Moskwa, Sztokholm oraz miasta wokół Pacyfiku - Sydney, Tokio i Vancouver - zanotowały dwucyfrowy wzrost cen. W Warszawie wzrost ten był prawie dwukrotnie niższy – jedynie 3 proc. – wynika z tegorocznego raportu UBS "Global Real Estate Bubble Index".
UBS Global Real Estate Bubble Index 2021, coroczne badanie prowadzone przez UBS Global Wealth Management's Chief Investment Office, wskazuje, że w ujęciu średnim ryzyko bańki spekulacyjnej wzrosło w ciągu ostatniego roku, podobnie jak potencjalna waga korekty cen w wielu miastach objętych indeksem.

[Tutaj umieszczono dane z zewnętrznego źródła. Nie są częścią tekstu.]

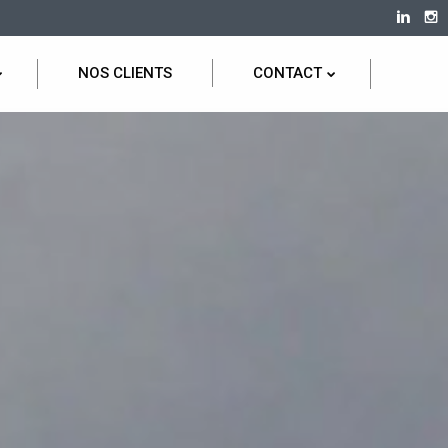
NOS CLIENTS
CONTACT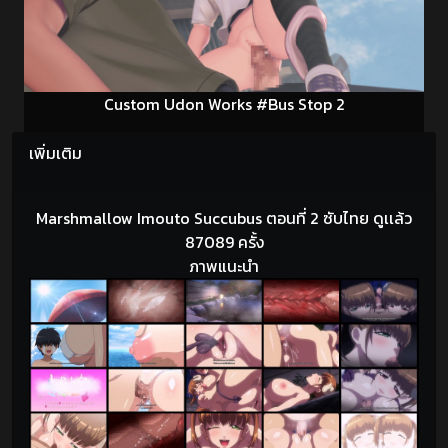
Custom Udon Works #Bus Stop 2
เพิ่มเติม
Marshmallow Imouto Succubus ตอนที่ 2 ซับไทย ดูเเล้ว
87089 ครั้ง
ภาพแนะนำ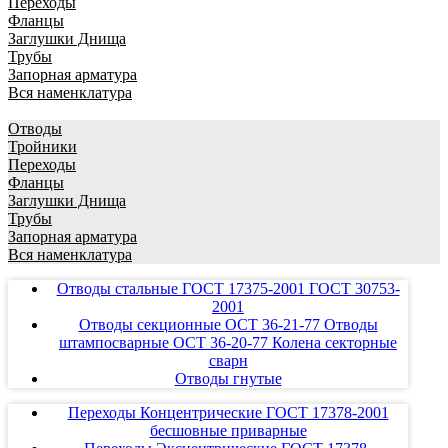
Переходы
Фланцы
Заглушки Днища
Трубы
Запорная арматура
Вся наменклатура
Отводы
Тройники
Переходы
Фланцы
Заглушки Днища
Трубы
Запорная арматура
Вся наменклатура
Отводы стальные ГОСТ 17375-2001 ГОСТ 30753-
2001
Отводы секционные ОСТ 36-21-77 Отводы
штампосварные ОСТ 36-20-77 Колена секторные
сварн
Отводы гнутые
Переходы Концентрические ГОСТ 17378-2001
бесшовные приварные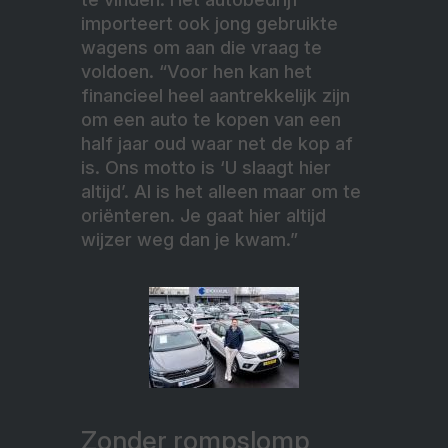
importeert ook jong gebruikte
wagens om aan die vraag te
voldoen. “Voor hen kan het
financieel heel aantrekkelijk zijn
om een auto te kopen van een
half jaar oud waar net de kop af
is. Ons motto is ‘U slaagt hier
altijd’. Al is het alleen maar om te
oriënteren. Je gaat hier altijd
wijzer weg dan je kwam.”
Zonder rompslomp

Frankfurt, Toronto i Hongkong znajdują się na szczycie tegorocznego indeksu i przedstawiają najwyraźniejsze ryzyko bańki na analizowanych rynkach. Podwyższone ryzyko jest również w Monachium i Zurychu, natomiast Vancouver i Sztokholm ponownie weszły do strefy miast zagrożonych bańką. Tę listę zamykają Amsterdam i Paryż. Wszystkie analizowane miasta w USA – Miami (zastępujące Chicago w tegorocznym indeksie), Los Angeles, San Francisco, Boston i Nowy Jork – znajdują się w kategorii przeszacowanych. Zakłócenia równowagi na rynku mieszkaniowym są również znaczne w Tokio, Sydney, Genewie, Londynie, Moskwie, Tel Awiwie i Singapurze, podczas gdy Madryt, Mediolan i Warszawa pozostają odpowiednio wyceniane. Dubaj jest jedynym niedowartościowanym rynkiem i jedynym sklasyfikowanym w niższej kategorii niż w zeszłym roku.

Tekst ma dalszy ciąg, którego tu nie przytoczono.